Gleason, 40, is scheduled to be sentenced Aug. 31 for killing another cellmate, Harvey Watson Jr., last year. At the time, Gleason was already serving a life sentence for killing a man in 2007. Elkins said he likely would wait until after the sentencing later this month to charge Gleason with Cooper’s death.
Strickland, like some of Watson’s family members, said she does not want Gleason to get the death penalty — not out of mercy, but because being executed is what he wants.
“If he wanted to die, why didn’t he commit suicide?” said Strickland.
“They’re going to have to make new provisions to keep that man, but he should rot in prison, die in prison.”
Strickland questions why guards didn’t stop her son’s death. Prisoners in segregation at Red Onion are isolated except for one hour a day, when they are placed in separate outdoor cages for recreation.
Elkins said a seemingly unsuspecting Cooper helped Gleason slip the end of the noose through the fence and place it across his neck. Elkins said guards noticed Cooper was dead when they came to return Gleason to his cell.
Gleason said Cooper was dead for about 45 minutes before corrections officers found him. He also said strip searches that usually are conducted before inmates go to recreation were not done that day.
Prison officials refused to comment on the death or to discuss how many guards were watching Gleason, Cooper and three other inmates who were at recreation when Cooper was killed, citing the ongoing investigation and safety concerns.
In the previous case, Gleason fired his attorneys and pleaded guilty to killing Watson days before his June 1 trial. He told prosecutors he would kill again if they didn’t seek the death penalty in his case.
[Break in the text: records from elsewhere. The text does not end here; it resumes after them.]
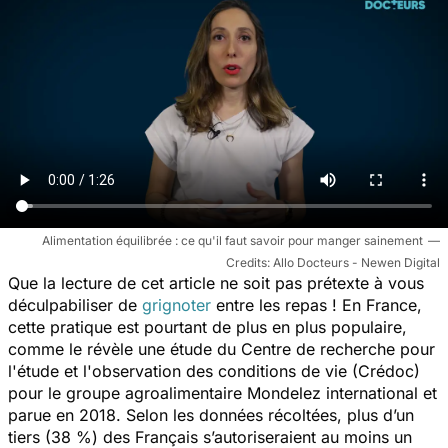
Alimentation équilibrée : ce qu'il faut savoir pour manger sainement
Allo Docteurs - Newen Digital
Que la lecture de cet article ne soit pas prétexte à vous
déculpabiliser de
grignoter
entre les repas ! En France,
cette pratique est pourtant de plus en plus populaire,
comme le révèle une étude du Centre de recherche pour
l'étude et l'observation des conditions de vie (Crédoc)
pour le groupe agroalimentaire Mondelez international et
parue en 2018. Selon les données récoltées, plus d’un
tiers (38 %) des Français s’autoriseraient au moins un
“I murdered that man cold-bloodedly. I planned it, and I’m gonna do it again,” Gleason told The Associated Press in May. “Someone needs to stop it. The only way to stop me is put me on death row.”
Gleason said he begged correctional officers to move Watson, who suffered from mental illness and sang, screamed profanities and masturbated in the 8-by-10-foot cell they shared at Wallens Ridge State Prison for seven days in May 2009.
On the eighth day, correctional officers found Watson bound, gagged, beaten and strangled. His death went unnoticed for 15 hours because correctional officers had not followed proper procedure for inmate head counts at the high-security prison.
Gleason was moved to Red Onion after Watson’s death. He remains there in segregation.
Cooper’s mother said he suffered from bipolar disorder and Attention Deficit Hyperactivity Disorder. He was serving 34 years for a string of robberies and carjackings. He was sent to Red Onion after starting a fire at another prison.
Cooper spent much of his childhood in and out of psychiatric facilities while Strickland, a single mother who worked as a barber, struggled to make ends meet. Cooper joined the Crips street gang and was locked up not long after his 21st birthday.
Strickland said she was shocked when she found out Gleason was involved in her son’s death less than a month after writing to her. She had written him back, asking about his past.
“First of all, I’m not looking for a sugar mama. I have my own money,” Gleason wrote to Strickland on June 30. “I’m just looking to write someone because after I got my time I cut everyone off because I put them threw (sic) enough.”
Strickland said she would like to visit Gleason in prison so she can ask him why he targeted her son. She also wants answers from corrections officials, who have told her they can’t answer her questions because of the ongoing investigation.
“I promised my son when I saw him (to identify his body), if it’s the last breath in my body, whoever did this and allowed it to happen, I would see them brought to justice,” she said.